Because the state court decisions granting custody to DCYF, terminating plaintiff's parental rights, and denying his petition for a guardianship, are beyond review in this court under the Rooker-Feldman doctrine — as has been explained in the court's previous orders in this case — and because the United States Supreme Court has denied certiorari, see 122 S.Ct. 399, there can be no question that the award of custody to DCYF, the termination of plaintiff's parental rights over Ashley, and the probate court's denial of plaintiff's petition for guardianship over Christopher are all final decisions, fully binding on plaintiff, and no longer reviewable.
According to the Federal Rules of Civil Procedure, "[t]he capacity of an individual, other than one acting in a representative capacity, to sue or be sued shall be determined by the law of the individual's domicile." FED. R. CIV. P. 17(b). In New Hampshire, "there are only two recognized ways in which a minor may take binding action in the enforcement or discharge of his legal rights, namely, through a duly appointed guardian acting within his powers, or through his next friend by proceedings in court." Roberts v. Hillsborough Mills, 85 N.H. 517, 519 (1932) (citing Clarke v. Town of Gilmanton, 12 N.H. 515, 517 (1842); Beliveau v. Amoskeag Mfg. Co., 68 N.H. 225, 227 (1894); Strong v. N.H. Box Co., 82 N.H. 221, 222, 223 (1926)). Because both Ashley and Christopher are minors, it is indisputable that any legal action on their behalf must be brought either by a duly appointed guardian or by a next friend. See also T.W. by Enk, 124 F.3d at 895 ("To maintain a suit in a federal court, a child or mental incompetent must be represented by a competent adult.") (citing Gardner by Gardner v. Parson, 874 F.2d 131, 137 n. 10 (3d Cir. 1989); 4 MOORE'S FEDERAL PRACTICE § 17.20[1], p. 17-87 (3d ed. 1997)).
As for the circumstances in which one person may represent another in federal court, the Federal Rules of Civil Procedure provide:
Whenever an infant or incompetent person has a representative, such as a general guardian, committee, conservator, or other like fiduciary, the representative may sue or defend on behalf of the infant or incompetent person. An infant or incompetent person who does not have a duly appointed representative may sue by a next friend or by a guardian ad litem. The court shall appoint a guardian ad litem for an infant or incompetent person not otherwise represented in an action or shall make such other order as it deems proper for the protection of the infant or incompetent person.

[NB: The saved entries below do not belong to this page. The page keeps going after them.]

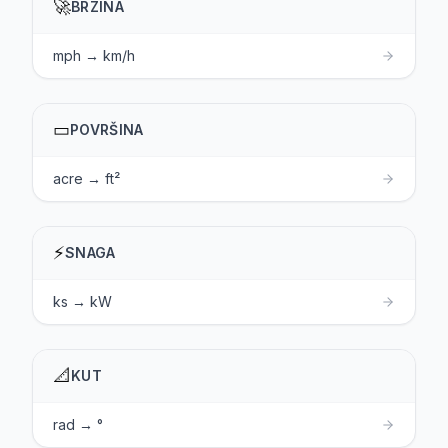
🚀
BRZINA
mph → km/h
▭
POVRŠINA
acre → ft²
⚡
SNAGA
ks → kW
📐
KUT
rad → °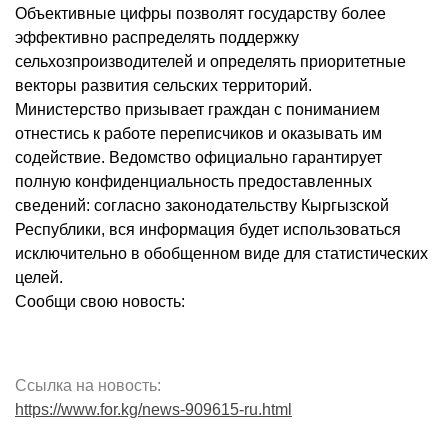
Объективные цифры позволят государству более
эффективно распределять поддержку
сельхозпроизводителей и определять приоритетные
векторы развития сельских территорий.
Министерство призывает граждан с пониманием
отнестись к работе переписчиков и оказывать им
содействие. Ведомство официально гарантирует
полную конфиденциальность предоставленных
сведений: согласно законодательству Кыргызской
Республики, вся информация будет использоваться
исключительно в обобщенном виде для статистических
целей.
Сообщи свою новость:
Ссылка на новость:
https://www.for.kg/news-909615-ru.html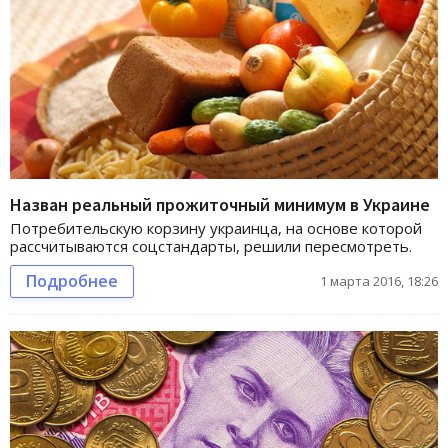
Назван реальный прожиточный минимум в Украине
Потребительскую корзину украинца, на основе которой
рассчитываются соцстандарты, решили пересмотреть.
Подробнее
1 марта 2016, 18:26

Here, plaintiff has no standing under the first sentence of FED. R. CIV. P. 17(c) to sue on behalf of either Ashley or Christopher. Because the probate court explicitly extinguished the parental rights arising from plaintiff's biological relationship to Ashley, and explicitly denied his motion to establish a fiduciary relationship with Christopher, plaintiff is in no sense a representative of the children. Because he is not their representative, the first sentence of FED. R. CIV. P. 17(c) does not authorize him to sue on their behalf. See Developmental Disabilities Advocacy Ctr., Inc. v. Melton, 689 F.2d 281, 285 (1st Cir. 1982) (holding that advocate for the disabled with no "natural or other official relationship" to disabled person had no standing to sue under first sentence of FED. R. CIV. P. 17(c)).
In addition to authorizing suits brought by a child's duly appointed representative, FED. R. CIV. P. 17(c) also allows a next friend or guardian ad litem to sue on behalf of an infant or incompetent person who does not have a duly appointed representative. That part of the rule does not apply here, however, because Ashley and Christopher have not one, but two duly appointed representatives. DCYF, which has legal custody of the children, is their general representative, and Patricia Quigley, Esq., who has been appointed their special representative, at least with respect to proceedings in the probate court. However, even if FED. R. CIV. P. 17(c) did allow for representation beyond that already available to the children — a position that is not entirely meritless, given that the children's general representative is named as a defendant in this action — plaintiff's right to assume status as the children's next friend is not absolute. Rather, when a person files suit in federal court on behalf of another who is legally incompetent, without benefit of a court appointment as a guardian ad litem, as plaintiff did in this case, the following rule applies:
The language of FED. R. CIV. P. 17(c) "has generally been interpreted by the courts as permitting appointment of a next friend or guardian ad litem `when it appears that the minor's general representative has interests which may conflict with those of the person he is supposed to represent.'" Developmental Disabilities Advocacy Ctr., 689 F.2d at 285 (quoting Hoffert v. Gen. Motors Corp., 656 F.2d 161, 164 (5th Cir. 1981)).
The purported "next friend" who brings suit bears the burden of proving his or her suitability according to three general criteria that are independent of the law of the forum state. The criteria are (1) an adequate explanation of why minor or incompetent may not bring the suit himself or herself; (2) a true dedication to the best interests of the minor or incompetent represented by the next friend; and (3) some significant relationship with the minor or incompetent.
4 JAMES WM. MOORE, MOORE'S FEDERAL PRACTICE § 17.25[2] (3d ed. 2000) (citing T.W. by Enk, 954 F. Supp. 1306, 1309 (E.D.Wis. 1996), aff'd 124 F.3d 893, 896-97 (7th Cir. 1997)).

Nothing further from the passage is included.